» Instructions to follow:
Leave the images out and write out each entry exactly as shown.

» Records:
----------

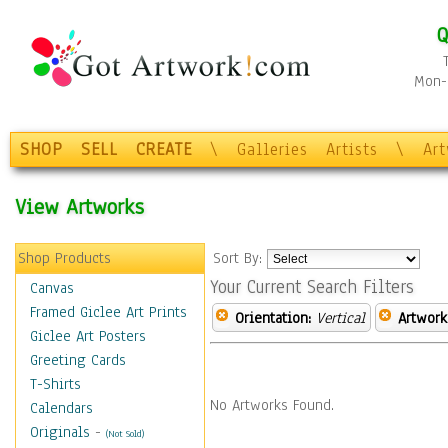
Q
Mon-F
SHOP
SELL
CREATE
\
Galleries
Artists
\
Ar
View Artworks
Shop Products
Sort By:
Your Current Search Filters
Canvas
Framed Giclee Art Prints
Orientation:
Vertical
Artwork
Giclee Art Posters
Greeting Cards
T-Shirts
No Artworks Found.
Calendars
Originals
-
(Not Sold)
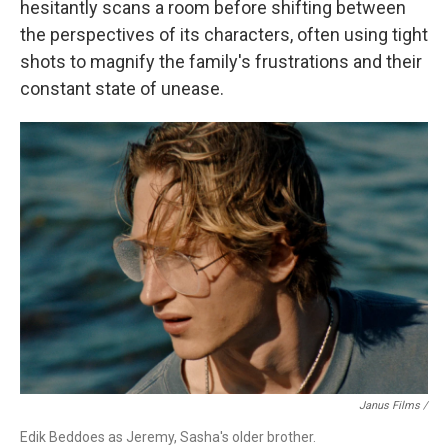
hesitantly scans a room
before shifting between
the perspectives of its characters, often using tight
shots to magnify the family's frustrations and their
constant state of unease.
Janus Films /
Edik Beddoes as Jeremy, Sasha's older brother.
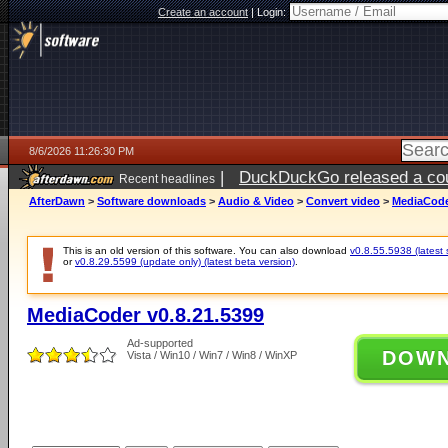
Create an account
|
Login:
8/6/2026 11:26:30 PM
|
DuckDuckGo released a coun
Recent headlines
ago
AfterDawn
>
Software downloads
>
Audio & Video
>
Convert video
>
MediaCode
This is an old version of this software. You can also download
v0.8.55.5938 (latest 
or
v0.8.29.5599 (update only) (latest beta version)
.
MediaCoder v0.8.21.5399
Ad-supported
DOW
Vista / Win10 / Win7 / Win8 / WinXP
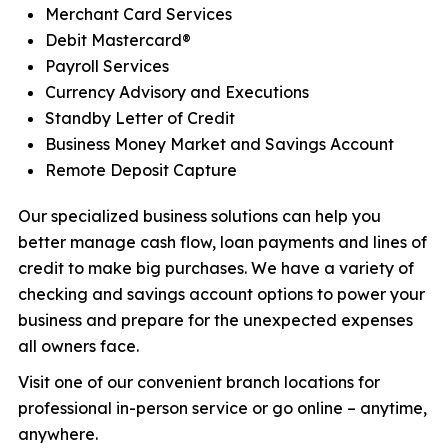
Merchant Card Services
Debit Mastercard®
Payroll Services
Currency Advisory and Executions
Standby Letter of Credit
Business Money Market and Savings Account
Remote Deposit Capture
Our specialized business solutions can help you
better manage cash flow, loan payments and lines of
credit to make big purchases. We have a variety of
checking and savings account options to power your
business and prepare for the unexpected expenses
all owners face.
Visit one of our convenient branch locations for
professional in-person service or go online – anytime,
anywhere.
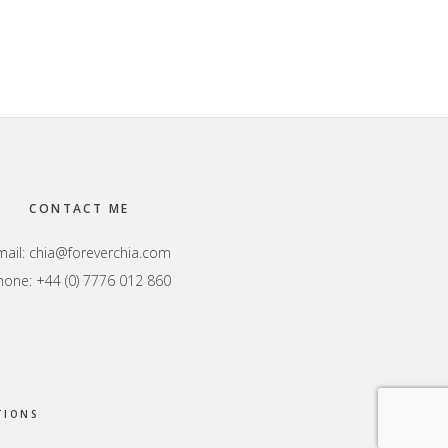
CONTACT ME
mail:
chia@foreverchia.com
hone: +44 (0) 7776 012 860
TIONS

----------

» Answer to this task:
Q
Mon-F
SHOP
SELL
CREATE
\
Galleries
Artists
\
Ar
View Artworks
Shop Products
Sort By:
Your Current Search Filters
Canvas
Framed Giclee Art Prints
Orientation:
Vertical
Artwork
Giclee Art Posters
Greeting Cards
T-Shirts
No Artworks Found.
Calendars
Originals
-
(Not Sold)
hesitantly scans a room
before shifting between
the perspectives of its characters, often using tight
shots to magnify the family's frustrations and their
constant state of unease.
Janus Films /
Edik Beddoes as Jeremy, Sasha's older brother.
Create an account
|
Login:
8/6/2026 11:26:30 PM
|
DuckDuckGo released a coun
Recent headlines
ago
AfterDawn
>
Software downloads
>
Audio & Video
>
Convert video
>
MediaCode
This is an old version of this software. You can also download
v0.8.55.5938 (latest 
or
v0.8.29.5599 (update only) (latest beta version)
.
MediaCoder v0.8.21.5399
Ad-supported
DOW
Vista / Win10 / Win7 / Win8 / WinXP
Merchant Card Services
Debit Mastercard®
Payroll Services
Currency Advisory and Executions
Standby Letter of Credit
Business Money Market and Savings Account
Remote Deposit Capture
Our specialized business solutions can help you
better manage cash flow, loan payments and lines of
credit to make big purchases. We have a variety of
checking and savings account options to power your
business and prepare for the unexpected expenses
all owners face.
Visit one of our convenient branch locations for
professional in-person service or go online – anytime,
anywhere.
CONTACT ME
mail:
chia@foreverchia.com
hone: +44 (0) 7776 012 860
TIONS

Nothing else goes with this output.